Songs for a passerby: le vite degli altri in un viaggio zen nella giungla urbana (a piedi scalzi)

Celine Daemen, che l’anno scorso era a Venice Immersive con Eurydice, quest’anno torna al Lazzaretto Vecchio con un'opera malinconica e delicata in realtà virtuale, sull'incomunicabilità nei grandi centri urbani

Siamo tutti comparse nelle vite degli altri. Le nostre strade si incrociano in continuazione nella giungla urbana, nei viaggi in metropolitana, per le vie grigie delle città. Songs for a Passerby ce lo ricorda con semplicità disarmante.

L’installazione dell’artista Celine Daemen, che l’anno scorso era a Venice Immersive con Eurydice, è un’opera in realtà virtuale tetra e spettacolare, ma allo stesso tempo delicata, dolce e malinconica. Ispirata alla poesia The Eight Elegy del poeta ceco Rainer Maria Rilke, Songs for a passerby ci trasporta in un oblio da spiriti vaganti: anime in pena in mezzo a centinaia (anzi migliaia) di anime in pena. Ognuna con la sua storia, i suoi disagi, le ansie, i dolori. Storie che esistono, ma che non conosciamo. Perché tutto corre alla velocità della luce, nello strano gioco della vita.
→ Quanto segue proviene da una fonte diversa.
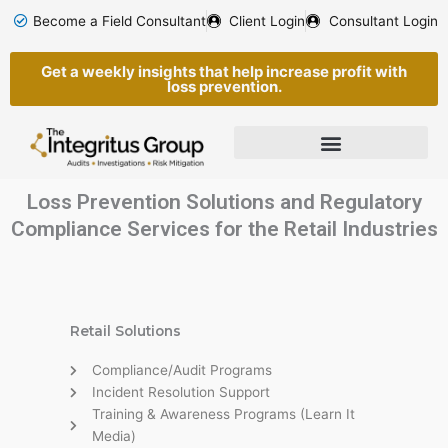
Skip
Become a Field Consultant
Client Login
Consultant Login
to
content
Get a weekly insights that help increase profit with
loss prevention.
Loss Prevention Solutions and Regulatory
Compliance Services for the Retail Industries
Retail Solutions
Compliance/Audit Programs
Incident Resolution Support
Training & Awareness Programs (Learn It
Media)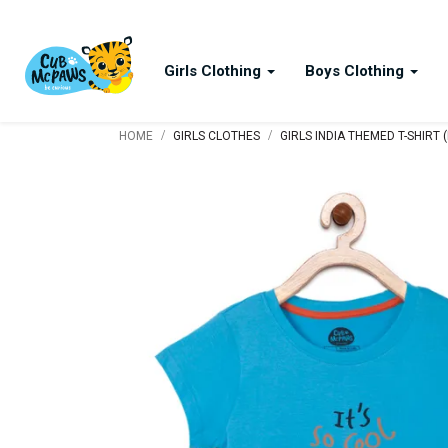
Girls Clothing
Boys Clothing
/
/
HOME
GIRLS CLOTHES
GIRLS INDIA THEMED T-SHIRT 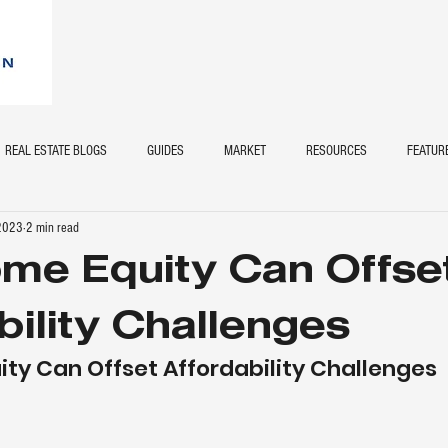
REAL ESTATE BLOGS
GUIDES
MARKET
RESOURCES
FEATUR
 2023
2 min read
me Equity Can Offse
bility Challenges
ty Can Offset Affordability Challenges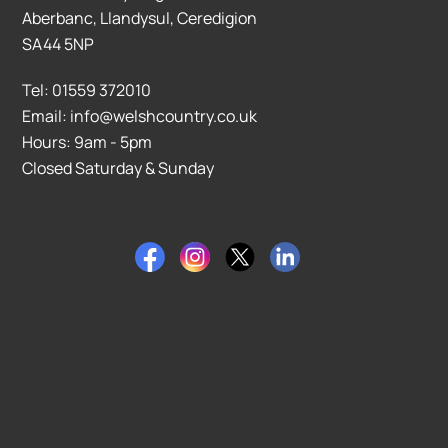
Aberbanc, Llandysul, Ceredigion
SA44 5NP
Tel: 01559 372010
Email: info@welshcountry.co.uk
Hours: 9am - 5pm
Closed Saturday & Sunday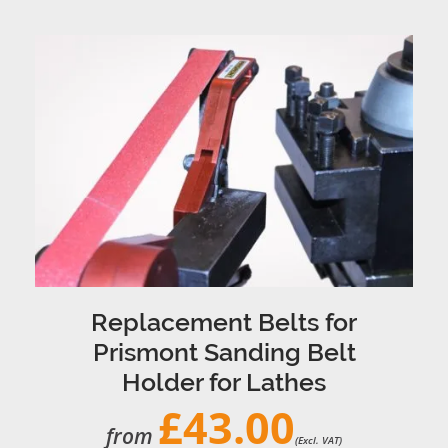
Replacement Belts for
Prismont Sanding Belt
Holder for Lathes
£43.00
from
(Excl. VAT)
Non c’è tempo per conoscere gli altri e capirli. In Songs for a Passerby siamo “passanti empatici” che ascoltano, in silenzio. I momenti della vita, si chiede l’autrice olandese, ci attraversano? O siamo noi che attraversiamo loro?

Songs for a passerby, il rumore dei pensieri

Quella di Songs for a Passerby, una volta indossato il visore per la realtà virtuale, è un’esplorazione zen in un vortice malinconico di scannerizzazioni e fotogrammetrie di attori, muri e strade, transizioni elaborate e slanci creativi (nonostante i limiti della tecnologia VR). A terra, nello spazio dell’installazione al Lazzaretto Vecchio, è disegnato un grande quadrato. I visitatori hanno i piedi scalzi: “Non è necessario levarsi le scarpe, ma in molti lo fanno”, dice la guida con voce calma e avvolgente, come se quel luogo fosse un tempio costruito per riconnettere gli esseri umani tra loro.

Camminare a piedi nudi sul tappeto aggiunge un’ulteriore dimensione all’esperienza virtuale, mentre sullo schermo compaiono tunnel bui e scorci di una città in fermento. Voci che si accavallano, corpi in movimento diretti chissà dove, silenzio rotto dallo sferragliare della metropolitana. E il rumore dei nostri pensieri. Noi: distanti, ma terribilmente vicini.